P-02 Resilience through Local Knowledge in Jordan: The Ethnography Volume in the Hisban Final Publication Series

Nearly five decades of archaeological and anthropological research by Andrews University faculty and students at Hisban, Jordan have brought to light the remarkable story of survival resilience of the local population in the face of three millennia of successional imperial domination. Among the secrets of survival that have been identified are: local level water management, fluid homelands, mixed agro-pastoralism and transhumance, residential flexibility, honor and shame, hospitality, and tribalism. Publication of this project will examine these themes from a number of different encounters with the people of the region.
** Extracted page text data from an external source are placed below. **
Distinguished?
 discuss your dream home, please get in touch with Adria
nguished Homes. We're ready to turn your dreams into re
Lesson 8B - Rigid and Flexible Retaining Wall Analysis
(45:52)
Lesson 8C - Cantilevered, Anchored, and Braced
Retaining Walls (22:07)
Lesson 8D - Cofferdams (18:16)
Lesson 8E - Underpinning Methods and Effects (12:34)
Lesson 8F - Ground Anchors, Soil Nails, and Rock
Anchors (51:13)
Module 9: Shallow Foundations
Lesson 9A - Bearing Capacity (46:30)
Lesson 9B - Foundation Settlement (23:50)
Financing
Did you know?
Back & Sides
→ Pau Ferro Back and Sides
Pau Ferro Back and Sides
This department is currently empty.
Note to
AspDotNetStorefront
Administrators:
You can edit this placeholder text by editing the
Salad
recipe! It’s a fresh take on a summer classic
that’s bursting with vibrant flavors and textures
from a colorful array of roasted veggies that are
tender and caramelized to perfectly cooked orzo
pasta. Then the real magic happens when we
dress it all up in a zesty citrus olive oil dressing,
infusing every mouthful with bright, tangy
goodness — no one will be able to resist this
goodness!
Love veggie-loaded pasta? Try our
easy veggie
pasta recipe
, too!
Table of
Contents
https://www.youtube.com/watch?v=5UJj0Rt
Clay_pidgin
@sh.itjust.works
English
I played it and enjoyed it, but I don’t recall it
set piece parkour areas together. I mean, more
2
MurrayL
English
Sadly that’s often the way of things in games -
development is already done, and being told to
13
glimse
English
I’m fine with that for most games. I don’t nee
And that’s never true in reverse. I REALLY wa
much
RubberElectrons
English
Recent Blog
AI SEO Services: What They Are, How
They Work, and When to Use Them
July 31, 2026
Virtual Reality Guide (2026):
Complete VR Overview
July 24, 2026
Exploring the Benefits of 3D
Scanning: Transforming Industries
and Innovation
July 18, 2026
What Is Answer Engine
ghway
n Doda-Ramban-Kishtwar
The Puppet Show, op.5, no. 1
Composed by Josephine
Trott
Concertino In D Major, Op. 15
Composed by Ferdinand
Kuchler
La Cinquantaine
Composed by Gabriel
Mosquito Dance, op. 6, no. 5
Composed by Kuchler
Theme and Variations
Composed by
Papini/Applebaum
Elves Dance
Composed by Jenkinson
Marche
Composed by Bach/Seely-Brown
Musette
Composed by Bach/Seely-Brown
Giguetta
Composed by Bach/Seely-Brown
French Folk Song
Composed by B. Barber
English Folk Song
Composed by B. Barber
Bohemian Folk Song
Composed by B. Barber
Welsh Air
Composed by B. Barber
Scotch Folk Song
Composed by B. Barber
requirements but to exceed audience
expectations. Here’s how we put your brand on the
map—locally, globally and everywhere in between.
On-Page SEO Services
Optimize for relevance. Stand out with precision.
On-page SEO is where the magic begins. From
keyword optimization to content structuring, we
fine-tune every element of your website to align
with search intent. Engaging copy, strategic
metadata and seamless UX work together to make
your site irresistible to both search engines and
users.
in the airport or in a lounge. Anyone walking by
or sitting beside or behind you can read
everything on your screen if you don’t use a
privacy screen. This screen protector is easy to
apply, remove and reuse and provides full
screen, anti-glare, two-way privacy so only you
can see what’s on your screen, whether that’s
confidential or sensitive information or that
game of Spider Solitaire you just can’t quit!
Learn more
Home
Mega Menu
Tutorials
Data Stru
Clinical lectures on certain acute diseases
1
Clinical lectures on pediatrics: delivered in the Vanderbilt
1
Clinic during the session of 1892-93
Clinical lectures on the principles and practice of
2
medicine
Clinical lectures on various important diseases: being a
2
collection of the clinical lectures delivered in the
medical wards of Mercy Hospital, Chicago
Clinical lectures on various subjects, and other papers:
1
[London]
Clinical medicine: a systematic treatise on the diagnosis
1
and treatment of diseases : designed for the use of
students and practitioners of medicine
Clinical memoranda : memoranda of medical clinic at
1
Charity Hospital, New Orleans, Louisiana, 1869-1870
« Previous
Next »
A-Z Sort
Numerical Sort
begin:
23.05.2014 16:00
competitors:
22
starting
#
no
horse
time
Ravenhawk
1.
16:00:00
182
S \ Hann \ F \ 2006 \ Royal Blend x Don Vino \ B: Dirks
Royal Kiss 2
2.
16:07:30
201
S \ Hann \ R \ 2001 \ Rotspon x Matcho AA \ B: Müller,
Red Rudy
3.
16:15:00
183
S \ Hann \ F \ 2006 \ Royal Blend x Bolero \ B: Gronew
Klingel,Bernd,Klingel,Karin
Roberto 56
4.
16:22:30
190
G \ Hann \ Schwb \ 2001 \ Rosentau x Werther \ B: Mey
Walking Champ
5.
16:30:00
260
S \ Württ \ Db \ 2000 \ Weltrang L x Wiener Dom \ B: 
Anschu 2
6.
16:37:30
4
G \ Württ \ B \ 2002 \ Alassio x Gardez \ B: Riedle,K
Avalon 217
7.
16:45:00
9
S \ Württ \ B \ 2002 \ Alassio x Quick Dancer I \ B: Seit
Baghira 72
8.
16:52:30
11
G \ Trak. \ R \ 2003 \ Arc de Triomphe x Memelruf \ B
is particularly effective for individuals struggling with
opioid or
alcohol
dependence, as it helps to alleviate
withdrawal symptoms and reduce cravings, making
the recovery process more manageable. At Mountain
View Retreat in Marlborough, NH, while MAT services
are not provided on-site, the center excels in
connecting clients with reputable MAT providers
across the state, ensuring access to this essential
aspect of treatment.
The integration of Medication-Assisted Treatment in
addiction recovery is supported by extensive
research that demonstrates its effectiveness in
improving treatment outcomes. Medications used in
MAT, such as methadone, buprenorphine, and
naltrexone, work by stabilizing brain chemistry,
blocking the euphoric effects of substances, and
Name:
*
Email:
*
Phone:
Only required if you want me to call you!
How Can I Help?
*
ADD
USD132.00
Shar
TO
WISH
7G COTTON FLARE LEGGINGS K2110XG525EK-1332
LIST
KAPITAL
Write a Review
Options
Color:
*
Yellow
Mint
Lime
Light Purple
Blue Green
The chapters of this multi-authored volume will be: 1. Introduction of the survival strategies; 2. The LaBianca family’s personal experiences living in Jordan doing ethnographic fieldwork in 1974, 1980, and 1981; 3. Nineteenth and early 20th century travellers’ accounts from the region; 4. A survey of habitation caves throughout Jordan, and particularly in the Hisban region; 5. An analysis of these themes as documented in Narratives and Poems from Hesban: Arabic texts recorded among the semi-nomadic el-Agarma tribe (al-Balqa district, Jordan); 6. Student ethnographers’ notes from fieldwork done during Summer seasons of excavations at Hisban; and 7. Conclusion.

My particular role with this project is authoring chapters 2 and 5, and editing the remaining chapters together with Øystein Sakala LaBianca, senior director of the Hisban Cultural Heritage Project.